CN113821198A

CN113821198A - Code completion method, system, storage medium and computer program product

Info

Publication number: CN113821198A
Application number: CN202111072772.2A
Authority: CN
Inventors: 杨浩; 邝砾
Original assignee: Central South University
Current assignee: Central South University
Priority date: 2021-09-14
Filing date: 2021-09-14
Publication date: 2021-12-21
Anticipated expiration: 2041-09-14
Also published as: CN113821198B

Abstract

The invention discloses a code completion method, a system, a storage medium and a computer program product, wherein a coding fragment is preprocessed, and the preprocessed coding fragment is used as the input of a non-anonymization model to obtain a first prediction result; judging whether the first prediction result is an identifier UNK or not, and if not, ending the process; and otherwise, the anonymized code is used as the input of the anonymization model to obtain a second prediction result. The code completion method can efficiently process rare words and new words in OOV words by anonymizing and establishing a dynamic word list, and can quickly follow up the latest achievement in the field of code completion without depending on the characteristics of a specific model.

Description

Code completion method, system, storage medium and computer program product

Technical Field

The present invention relates to the field of software development technologies, and in particular, to a code completion method, system, storage medium, and computer program product.

Background

The intelligent code completion is a necessary component for the development of the next generation intelligent IDE. In the IDE, the code completion component provides the next possible identifier option based on the code that the developer has written and the current cursor position. Under the intelligent wave, the existing intelligent code completion method is turned to a method based on a neural language model. This statistical learning-based approach, inspired by Hindle et al, considers the programming language as one language and then trains the language model through a large corpus of code. However, this language model-based approach cannot deal with the oov (out of vocabularies) problem. In the code, the OOV problem has a greater influence on the performance of the models in the code completion because the new vocabulary and the rare vocabulary are in a much higher proportion than in the natural language, and the capability of the models in the code completion is limited.

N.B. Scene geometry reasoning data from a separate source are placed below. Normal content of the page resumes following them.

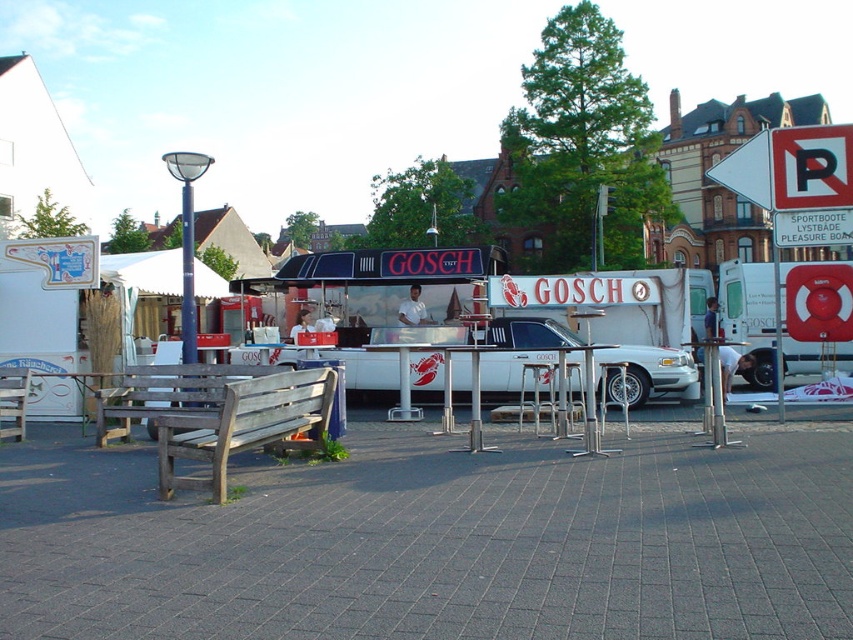 How distant is white glossy food truck at center from wooden bench at lower left?

A distance of 4.31 meters exists between white glossy food truck at center and wooden bench at lower left.

Is white glossy food truck at center below wooden bench at lower left?

Result: Incorrect, white glossy food truck at center is not positioned below wooden bench at lower left.

Find the location of a particular element. white glossy food truck at center is located at coordinates (419, 304).

Where is `white glossy food truck at center`? white glossy food truck at center is located at coordinates (419, 304).

Does white metallic car at center appear under wooden bench at lower left?

Actually, white metallic car at center is above wooden bench at lower left.

Is point (663, 380) farther from viewer compared to point (120, 428)?

Yes, point (663, 380) is behind point (120, 428).

Find the location of a particular element. white metallic car at center is located at coordinates (521, 348).

Between wooden park bench at lower left and wooden bench at center, which one appears on the right side from the viewer's perspective?

wooden park bench at lower left is more to the right.

Who is more distant from viewer, [213,449] or [0,429]?

The point [0,429] is more distant.

At what (x,y) coordinates should I click in order to perform the action: click on wooden park bench at lower left. Please return your answer as a coordinate pair (x, y). The height and width of the screenshot is (640, 853). Looking at the image, I should click on (245, 426).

The existing anonymization process is based on anonymization of the whole corpus, the frequency of occurrence of each word in the corpus is counted, the words are sorted from large to small according to the frequency of occurrence, and then an anonymized ID is sequentially distributed. The global corpus cannot accommodate all vocabularies due to the limitation of the size of the vocabulary, so that new vocabularies cannot be predicted. For rare words and global linguistic data, due to the limitation of computational efficiency, only global high-frequency words can be considered, and all words cannot be included in a computational range.

Disclosure of Invention

The technical problem to be solved by the present invention is to provide a code completion method, system, storage medium and computer program product for effectively processing rare vocabularies.

In order to solve the technical problems, the technical scheme adopted by the invention is as follows: a code completion method, comprising the steps of:

s1, preprocessing the coded fragments, and taking the preprocessed coded fragments as the input of a non-anonymization model to obtain a first prediction result; judging whether the first prediction result is an identifier UNK or not, and if not, ending the process; otherwise, go to S2;

and S2, using the anonymized code as the input of the anonymization model to obtain a second prediction result.

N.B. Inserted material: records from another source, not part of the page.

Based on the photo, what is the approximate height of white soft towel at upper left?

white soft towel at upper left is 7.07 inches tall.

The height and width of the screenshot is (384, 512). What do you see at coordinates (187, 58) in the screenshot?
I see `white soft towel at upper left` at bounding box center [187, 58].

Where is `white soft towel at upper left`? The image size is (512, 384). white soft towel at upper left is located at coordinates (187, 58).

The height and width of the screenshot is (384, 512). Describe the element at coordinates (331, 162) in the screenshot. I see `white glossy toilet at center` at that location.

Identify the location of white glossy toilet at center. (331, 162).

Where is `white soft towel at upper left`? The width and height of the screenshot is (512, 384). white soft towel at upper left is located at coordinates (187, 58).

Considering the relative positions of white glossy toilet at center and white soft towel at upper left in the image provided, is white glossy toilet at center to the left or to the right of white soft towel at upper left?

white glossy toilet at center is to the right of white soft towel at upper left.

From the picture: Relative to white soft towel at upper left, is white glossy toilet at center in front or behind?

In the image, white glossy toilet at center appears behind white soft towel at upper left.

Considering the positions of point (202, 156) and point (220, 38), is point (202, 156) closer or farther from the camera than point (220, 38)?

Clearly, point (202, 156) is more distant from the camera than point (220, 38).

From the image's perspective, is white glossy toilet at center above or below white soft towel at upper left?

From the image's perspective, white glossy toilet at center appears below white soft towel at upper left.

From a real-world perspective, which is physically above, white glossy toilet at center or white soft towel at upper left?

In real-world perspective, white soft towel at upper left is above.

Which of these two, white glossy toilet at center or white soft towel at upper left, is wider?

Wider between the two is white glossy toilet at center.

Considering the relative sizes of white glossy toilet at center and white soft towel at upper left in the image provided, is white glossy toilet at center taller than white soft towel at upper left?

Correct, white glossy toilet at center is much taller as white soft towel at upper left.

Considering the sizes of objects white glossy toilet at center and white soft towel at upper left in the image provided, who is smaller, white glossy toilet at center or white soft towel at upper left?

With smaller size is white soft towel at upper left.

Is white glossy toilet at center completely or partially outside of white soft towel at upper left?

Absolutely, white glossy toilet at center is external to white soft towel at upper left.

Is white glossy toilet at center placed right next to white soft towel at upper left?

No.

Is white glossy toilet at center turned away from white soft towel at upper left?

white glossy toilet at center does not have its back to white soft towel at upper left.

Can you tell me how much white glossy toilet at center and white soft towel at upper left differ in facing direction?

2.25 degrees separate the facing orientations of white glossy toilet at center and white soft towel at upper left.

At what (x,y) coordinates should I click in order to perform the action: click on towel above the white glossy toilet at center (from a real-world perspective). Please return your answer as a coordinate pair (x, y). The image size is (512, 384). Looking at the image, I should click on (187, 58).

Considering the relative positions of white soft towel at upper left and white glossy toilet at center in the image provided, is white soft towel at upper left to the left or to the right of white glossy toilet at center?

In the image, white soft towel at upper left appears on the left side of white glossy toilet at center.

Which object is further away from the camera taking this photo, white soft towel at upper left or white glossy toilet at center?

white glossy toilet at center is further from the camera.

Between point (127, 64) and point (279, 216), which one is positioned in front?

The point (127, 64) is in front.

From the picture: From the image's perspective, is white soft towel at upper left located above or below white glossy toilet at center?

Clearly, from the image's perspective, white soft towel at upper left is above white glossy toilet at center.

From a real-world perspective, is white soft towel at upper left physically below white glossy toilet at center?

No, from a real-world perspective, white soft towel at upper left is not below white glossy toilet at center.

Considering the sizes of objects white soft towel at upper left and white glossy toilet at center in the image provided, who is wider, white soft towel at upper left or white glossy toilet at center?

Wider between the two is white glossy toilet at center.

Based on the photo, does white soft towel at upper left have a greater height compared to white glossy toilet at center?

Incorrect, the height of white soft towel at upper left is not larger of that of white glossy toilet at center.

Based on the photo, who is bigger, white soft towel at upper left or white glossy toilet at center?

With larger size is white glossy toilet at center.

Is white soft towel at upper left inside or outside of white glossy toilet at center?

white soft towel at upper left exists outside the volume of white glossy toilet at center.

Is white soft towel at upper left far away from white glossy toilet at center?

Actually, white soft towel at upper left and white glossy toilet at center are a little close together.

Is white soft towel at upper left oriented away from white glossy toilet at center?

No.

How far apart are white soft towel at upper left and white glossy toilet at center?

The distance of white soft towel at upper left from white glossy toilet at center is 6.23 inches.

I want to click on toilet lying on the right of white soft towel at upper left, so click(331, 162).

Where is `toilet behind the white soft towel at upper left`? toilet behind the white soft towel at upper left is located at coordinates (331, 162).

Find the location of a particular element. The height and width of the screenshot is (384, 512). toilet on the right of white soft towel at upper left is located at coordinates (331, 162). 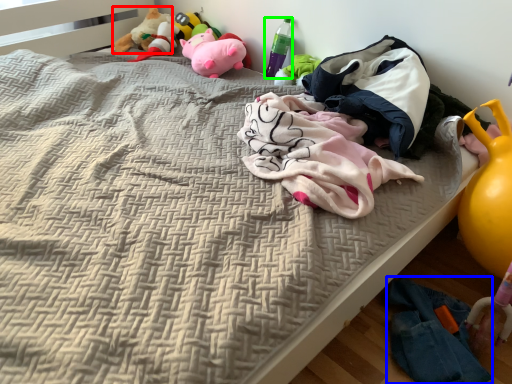 Question: Estimate the real-world distances between objects in this image. Which object is closer to toy (highlighted by a red box), clothing (highlighted by a blue box) or bottle (highlighted by a green box)?

Choices:
 (A) clothing
 (B) bottle

Answer: (B) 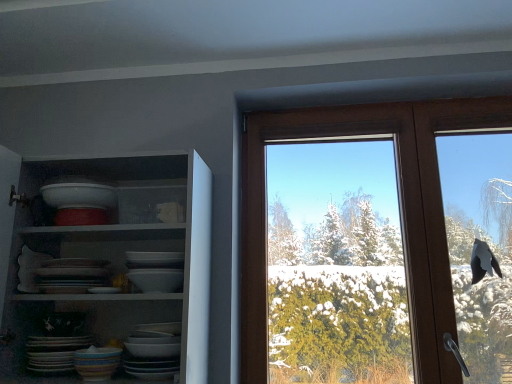 Question: Is multicolored ceramic bowl at lower left not within white glossy shelves at upper left?

Choices:
 (A) yes
 (B) no

Answer: (B)

Question: Is multicolored ceramic bowl at lower left smaller than white glossy shelves at upper left?

Choices:
 (A) no
 (B) yes

Answer: (B)

Question: From a real-world perspective, is multicolored ceramic bowl at lower left located higher than white glossy shelves at upper left?

Choices:
 (A) yes
 (B) no

Answer: (B)

Question: Could white glossy shelves at upper left be considered to be inside multicolored ceramic bowl at lower left?

Choices:
 (A) yes
 (B) no

Answer: (B)

Question: Is the depth of multicolored ceramic bowl at lower left greater than that of white glossy shelves at upper left?

Choices:
 (A) no
 (B) yes

Answer: (B)

Question: From a real-world perspective, is multicolored ceramic bowl at lower left under white glossy shelves at upper left?

Choices:
 (A) yes
 (B) no

Answer: (A)

Question: Is white glossy shelves at upper left located outside matte ceramic platter at lower left?

Choices:
 (A) yes
 (B) no

Answer: (A)

Question: Is white glossy shelves at upper left oriented towards matte ceramic platter at lower left?

Choices:
 (A) yes
 (B) no

Answer: (B)

Question: Does white glossy shelves at upper left have a greater width compared to matte ceramic platter at lower left?

Choices:
 (A) no
 (B) yes

Answer: (B)

Question: From a real-world perspective, is white glossy shelves at upper left beneath matte ceramic platter at lower left?

Choices:
 (A) yes
 (B) no

Answer: (B)

Question: From the image's perspective, is white glossy shelves at upper left on top of matte ceramic platter at lower left?

Choices:
 (A) yes
 (B) no

Answer: (A)

Question: Is white glossy shelves at upper left thinner than matte ceramic platter at lower left?

Choices:
 (A) no
 (B) yes

Answer: (A)

Question: Does matte ceramic platter at lower left have a smaller size compared to multicolored ceramic bowl at lower left?

Choices:
 (A) yes
 (B) no

Answer: (B) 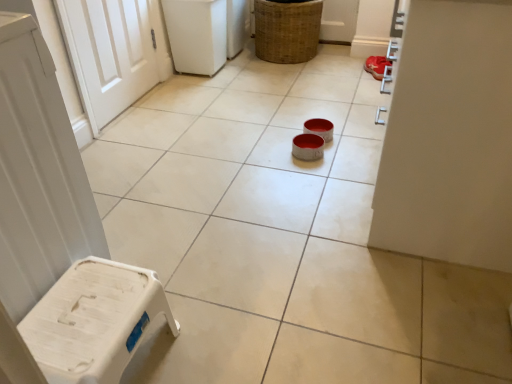 The height and width of the screenshot is (384, 512). I want to click on free area behind red suede shoe at upper right, so click(348, 66).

The invention sets the anonymization process, thereby effectively processing OOV words (rare vocabularies) and improving the prediction accuracy.

In step S1, the training process of the non-anonymization model includes:

1) collecting a Code _ o;

2) preprocessing the Code _ o to obtain a corpus Code _ c for training;

3) and taking the corpus Code _ c for training as the input of a Code completion model to obtain the non-anonymization model.

The training of the non-anonymization model has the characteristics of good corpus acquisition and easy model training.

In step S1, the obtaining of the first prediction result includes:

A) preprocessing the existing Code segment Code _ s to obtain a preprocessed Code segment Code _ n;

B) and taking the processed Code _ n as the input of the non-anonymization model, and taking the result with the highest probability output by the non-anonymization model as a first prediction result.

The non-anonymization model of the invention can use any existing code completion model, and the advancement of the framework is kept.

In step S2, the training process of the anonymization model includes:

c) collecting codes, and preprocessing the collected codes to obtain a training corpus;

d) and training a completion code model by using the training corpus to obtain an anonymization model.

The anonymization model is a model specially designed and trained for the OOV problem, and firstly, the anonymization model is different from the non-anonymization model in that the training data of the model has an anonymization process. The processing enables the trained model to learn the structure of the code well, and the OOV words can be predicted conveniently.

In step S2, the obtaining of the second prediction result includes:

i) anonymizing the existing code fragment to obtain an anonymized code; establishing an anonymization word list, and storing the mapping from the anonymization ID to the original identifier; taking the anonymized code as the input of the prediction model, and taking the obtained result with the highest probability as a second prediction result;

ii) judging whether the second prediction result is in the anonymization word list, if so, searching the original identifier according to the anonymization word list, and outputting the original identifier, otherwise, outputting the identifier UNK.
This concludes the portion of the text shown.